- Flag Coat of arms
- La Victoria Location in Spain
- Coordinates: 37°40′52″N 4°51′09″W﻿ / ﻿37.68111°N 4.85250°W
- Country: Spain
- Autonomous community: Andalusia
- Province: Córdoba
- Comarca: Valle Medio del Guadalquivir

Government
- • Mayor: José Abad Pino

Area
- • Total: 20 km^{2} (7.7 sq mi)
- Elevation: 228 m (748 ft)

Population (2025-01-01)
- • Total: 2,320
- • Density: 120/km^{2} (300/sq mi)
- Demonym: Victoreños
- Time zone: UTC+1 (CET)
- • Summer (DST): UTC+2 (CEST)
- Postal code: 14140
- Website: Official website

= La Victoria, Spain =

La Victoria is a municipality in the province of Córdoba, Spain.
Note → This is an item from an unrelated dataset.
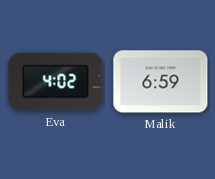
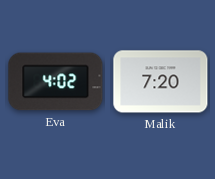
Malik: 6:59 -> 7:20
In the year 2011 its population was 2,336. It has an area of 20 km2 and a population density of 120/km^{2}. It is situated at an altitude of 262 m above sea level and is 29 km from the capital of the province, Córdoba.

== Demography ==

Number of inhabitants in municipality every year from 2001 to 2011.

| 2001 | 2002 | 2003 | 2004 | 2005 | 2006 | 2007 | 2008 | 2009 | 2010 | 2011 |
|---|---|---|---|---|---|---|---|---|---|---|
| 1,762 | 1,748 | 1,749 | 1,809 | 1,822 | 1,882 | 1,981 | 2,132 | 2,197 | 2,178 | 2,336 |

== Art and monumental heritage ==

=== Patrimonio Histórico Andaluz (Historical Andalusian heritage) ===

La Victoria has many cultural buildings because of it there is declared historical Andalusian Heritage.

== Geography ==

La Victoria borders with: The Carlota, San Sebastian of the Archers and Cordova. And also this one divided in a sector: The First sector: Village Quintana.

| Northwest: La Carlota y Guadalcázar | north: Córdoba | North-East: Córdoba |
| West: La Carlota | La Victoria | east: Fernán-Núñez |
| Southwest La Carlota | South: San Sebastián de los Ballesteros y La Guijarrosa | South-east: San Sebastián de los Ballesteros y La Rambla |

== History ==

Most historians agree that the foundation of the town is linked to the establishment of the Minims of St. Francis of Paula in Córdoba, when General of the Order requested the Bishop of Cordoba, Juan Daza and Osorio, your competition and the council, to establish in this city a convent of the Pauline order. The convent itself was founded Cordoba February 18, 1510, and the founder of the Order of Minims was beatified on 7 July 1513, reaching holiness, becoming San Francisco de Paula, on May 1, 1519. In 1810, when Spain was during the War of Independence, La Victoria, for the most part a vast olive grove, it was then known as The Guijarrosa to be part of an old and large parts of the Rambla with the same name. Near the present town was what we now call "The Old Victoria", i.e., the "inheritance" with "houses, wine cellar, winery, battery and jars, vines and trees" and "everything that belongs" that the November 21, 1551 bought the tanner Hillón Alonso and his wife, Isabel Rodriguez, Fray Andrés de Santa Maria to donate shortly after the January 26, 1552, the Minimum or friars of San Francisco de Paula del Convento of Our Lady of Victory in Cordoba.In the above "inheritance" Least built a chapel, whose existence we have been well documented, at least with respect to the eighteenth century: here they were married many of the ancestors who, for the most part, lived in humble and isolated "homes of campocubiertas straw "or" branch ", as they are called in the land of the Marquis de la Ensenada held in mid of that century. Along the same farm was also a cemetery.The subsequent emancipation of Victoria regarding La Rambla was, ultimately, in the light of Article 310, "La Pepa", the Constitution was born in Cadiz on March 19, 1812 and was reactivated on 15 August 1836 by Queen Maria Cristina.